#### [Your task]
Pictures stay out of the copy. Transcribe exactly, and only, the line with "Erforderliche" through the last line of the entries below.

Dataset entries
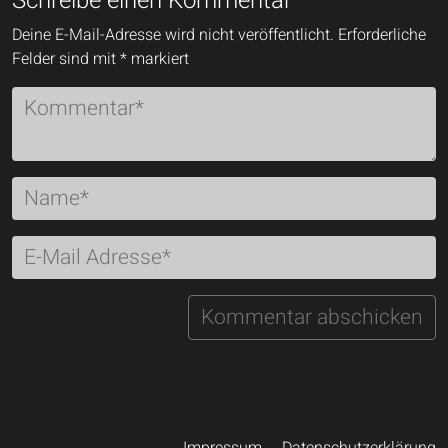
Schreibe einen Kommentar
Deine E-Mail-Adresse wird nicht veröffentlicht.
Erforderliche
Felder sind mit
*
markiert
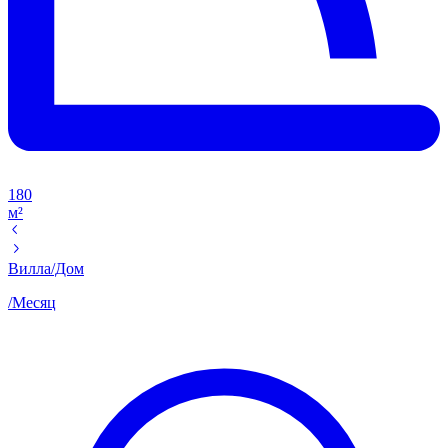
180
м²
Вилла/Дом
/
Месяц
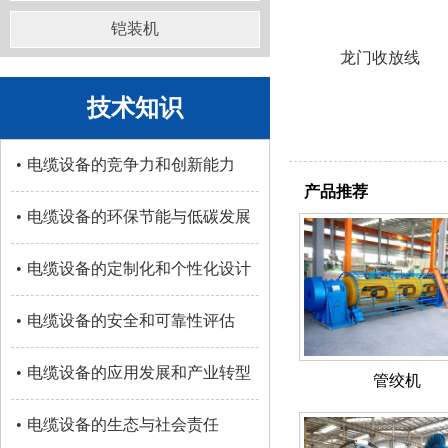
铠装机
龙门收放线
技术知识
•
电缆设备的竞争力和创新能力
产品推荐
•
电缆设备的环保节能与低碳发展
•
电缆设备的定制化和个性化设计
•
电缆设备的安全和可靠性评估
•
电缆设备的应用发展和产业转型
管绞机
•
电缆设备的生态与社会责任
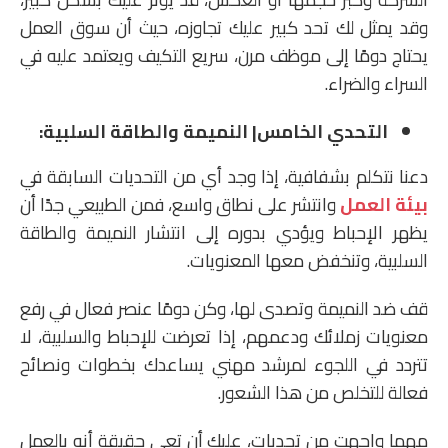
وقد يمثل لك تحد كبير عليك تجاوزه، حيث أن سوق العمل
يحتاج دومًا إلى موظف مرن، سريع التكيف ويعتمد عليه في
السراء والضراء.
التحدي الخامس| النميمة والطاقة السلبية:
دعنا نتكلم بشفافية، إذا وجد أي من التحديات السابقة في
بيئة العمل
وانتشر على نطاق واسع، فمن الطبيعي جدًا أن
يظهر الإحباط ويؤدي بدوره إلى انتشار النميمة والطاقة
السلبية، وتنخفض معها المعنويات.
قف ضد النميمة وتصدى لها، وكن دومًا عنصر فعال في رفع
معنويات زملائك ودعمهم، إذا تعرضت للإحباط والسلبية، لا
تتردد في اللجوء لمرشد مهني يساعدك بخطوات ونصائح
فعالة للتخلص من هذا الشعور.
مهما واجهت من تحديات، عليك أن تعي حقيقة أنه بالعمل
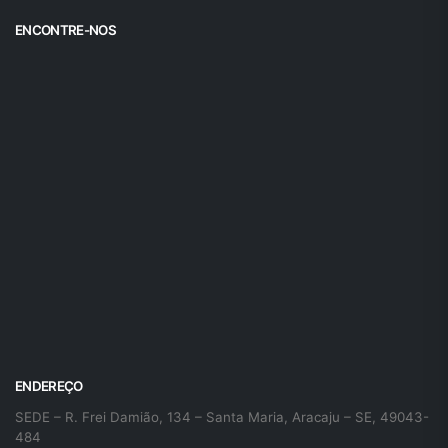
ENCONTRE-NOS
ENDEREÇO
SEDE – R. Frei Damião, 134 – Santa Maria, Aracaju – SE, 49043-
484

#### [Result of this exercise]
Erforderliche
Felder sind mit
*
markiert
180
м²
Вилла/Дом
/
Месяц
铠装机
龙门收放线
技术知识
•
电缆设备的竞争力和创新能力
产品推荐
•
电缆设备的环保节能与低碳发展
•
电缆设备的定制化和个性化设计
•
电缆设备的安全和可靠性评估
•
电缆设备的应用发展和产业转型
管绞机
•
电缆设备的生态与社会责任
وقد يمثل لك تحد كبير عليك تجاوزه، حيث أن سوق العمل
يحتاج دومًا إلى موظف مرن، سريع التكيف ويعتمد عليه في
السراء والضراء.
التحدي الخامس| النميمة والطاقة السلبية:
دعنا نتكلم بشفافية، إذا وجد أي من التحديات السابقة في
بيئة العمل
وانتشر على نطاق واسع، فمن الطبيعي جدًا أن
يظهر الإحباط ويؤدي بدوره إلى انتشار النميمة والطاقة
السلبية، وتنخفض معها المعنويات.
قف ضد النميمة وتصدى لها، وكن دومًا عنصر فعال في رفع
معنويات زملائك ودعمهم، إذا تعرضت للإحباط والسلبية، لا
تتردد في اللجوء لمرشد مهني يساعدك بخطوات ونصائح
فعالة للتخلص من هذا الشعور.
مهما واجهت من تحديات، عليك أن تعي حقيقة أنه بالعمل
ENCONTRE-NOS
ENDEREÇO
SEDE – R. Frei Damião, 134 – Santa Maria, Aracaju – SE, 49043-
484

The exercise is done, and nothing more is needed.